Faker, Mimesis, Bogus, Sharp. Schema-aware fake data generation for development and test environments. Not statistically representative; fine for environments where realism beyond schema matters less.

Practical Patterns

A few patterns the more thoughtful adopters have converged on:

Match the synthesis approach to the use case. Privacy-preserving development data is a different problem than rare-class augmentation, which is different from sim-to-real for vision. Confusing the categories produces poor results in all of them.

Validate synthetic data against real data deliberately. Statistical similarity tests, downstream-task performance comparison, privacy-attack evaluation. Don’t trust the marketing; measure the relevant properties.

Use synthetic data to augment rather than replace real data when possible. Hybrid training (real plus synthetic) typically outperforms either pure approach, especially when the real data is limited but available.
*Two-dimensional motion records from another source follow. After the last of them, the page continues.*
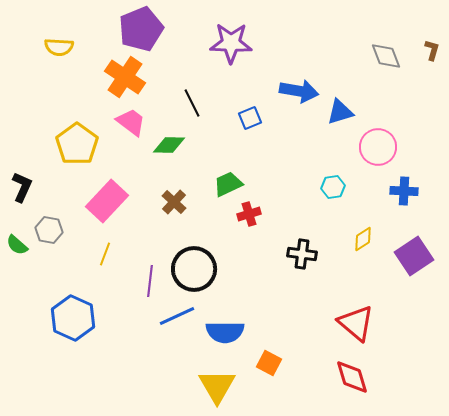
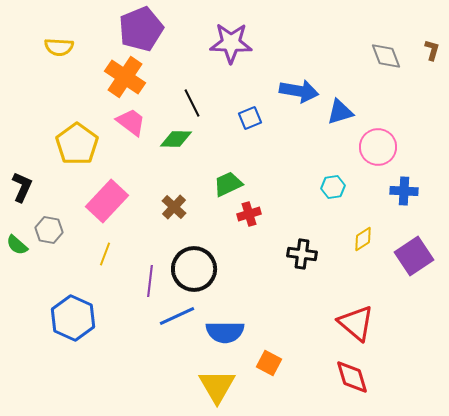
green diamond: moved 7 px right, 6 px up
brown cross: moved 5 px down
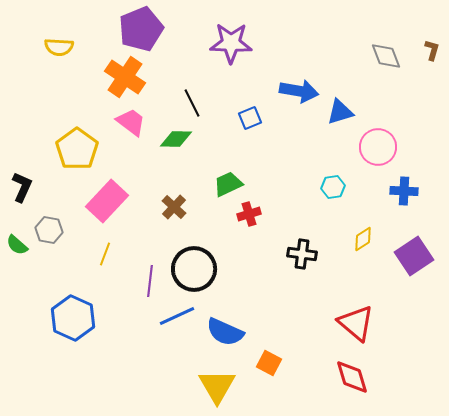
yellow pentagon: moved 5 px down
blue semicircle: rotated 24 degrees clockwise
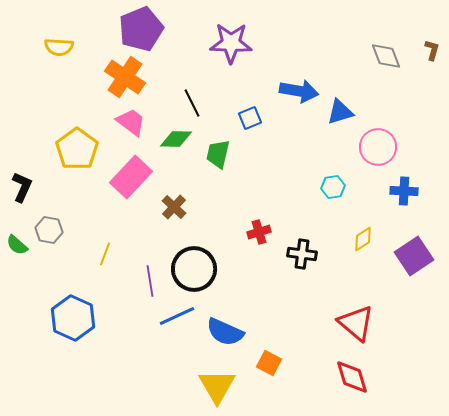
green trapezoid: moved 10 px left, 30 px up; rotated 52 degrees counterclockwise
pink rectangle: moved 24 px right, 24 px up
red cross: moved 10 px right, 18 px down
purple line: rotated 16 degrees counterclockwise
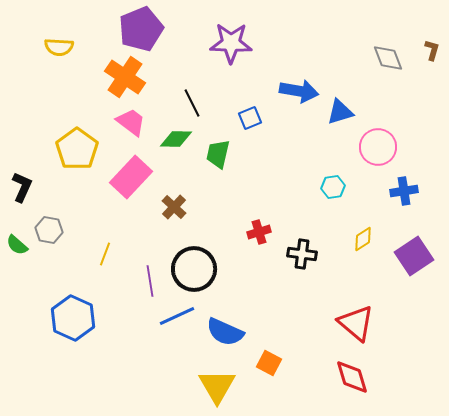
gray diamond: moved 2 px right, 2 px down
blue cross: rotated 12 degrees counterclockwise
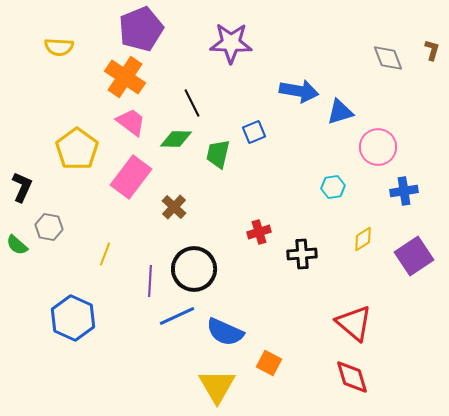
blue square: moved 4 px right, 14 px down
pink rectangle: rotated 6 degrees counterclockwise
gray hexagon: moved 3 px up
black cross: rotated 12 degrees counterclockwise
purple line: rotated 12 degrees clockwise
red triangle: moved 2 px left
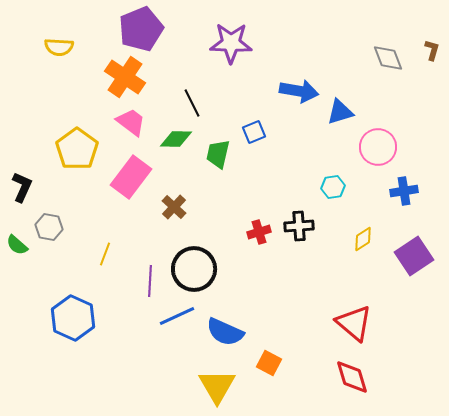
black cross: moved 3 px left, 28 px up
Document what’s synthetic. A dataset that mixes real and synthetic records, or a model trained on synthetic data, deserves documentation that’s clear about the provenance. Audit, debugging, and downstream interpretation all benefit.

Engage privacy and legal early. Synthetic data does not automatically free organizations from privacy obligations on the underlying real data used to train the generator. The legal posture should be worked out before the production deployment.

What’s Next

A few directions visible from this vantage point:

LLM-generated text data is going to expand fast. GPT-3-based generation of training examples for downstream NLP tasks is becoming a real pattern, with quality and cost characteristics that are favorable for many use cases.

Synthesis with stronger privacy guarantees (differential privacy as a default, not as an option) will become more widely available. The current generation of commercial tools is mixed on this; the next generation will need to be clearer.

Sim-to-real gaps for vision will continue to close. Better physics, better materials, better lighting in the synthesis side; better domain adaptation techniques on the modeling side. The combination is making purely-synthetic-trained vision models more viable.

Synthetic data for evaluation and adversarial testing will become a recognized discipline. Generating examples specifically to probe model behavior, fairness, and robustness is moving from research to standard practice.

Conclusion

Synthetic data in 2021 is a useful production tool for several specific use cases, with quality and privacy characteristics that depend heavily on the approach. For most enterprises, the right pattern is to identify the one or two use cases where synthetic data clearly beats the alternatives — typically privacy-constrained environments, rare-class augmentation, or simulation-driven vision — and adopt the appropriate tools deliberately, with the validation discipline that distinguishes “looks plausible” from “actually works.” Treating synthetic data as a magical replacement for real data is the wrong shape; ignoring it as a production option is also the wrong shape. The middle path — synthetic where it earns its keep, real where it can be obtained, with documented quality discipline either way — is where the productive work of the next several years lives.

References

Patki, N. et al. (2016). The Synthetic Data Vault.

Xu, L. et al. (2019). Modeling Tabular Data using Conditional GAN (CTGAN).

Walonoski, J. et al. (2018). Synthea: An Approach, Method, and Software Mechanism for Generating Synthetic Patients.

Tobin, J. et al. (2017). Domain Randomization for Transferring Deep Neural Networks from Simulation to the Real World.

Bellovin, S., Dutta, P., Reitinger, N. (2019). Privacy and Synthetic Datasets.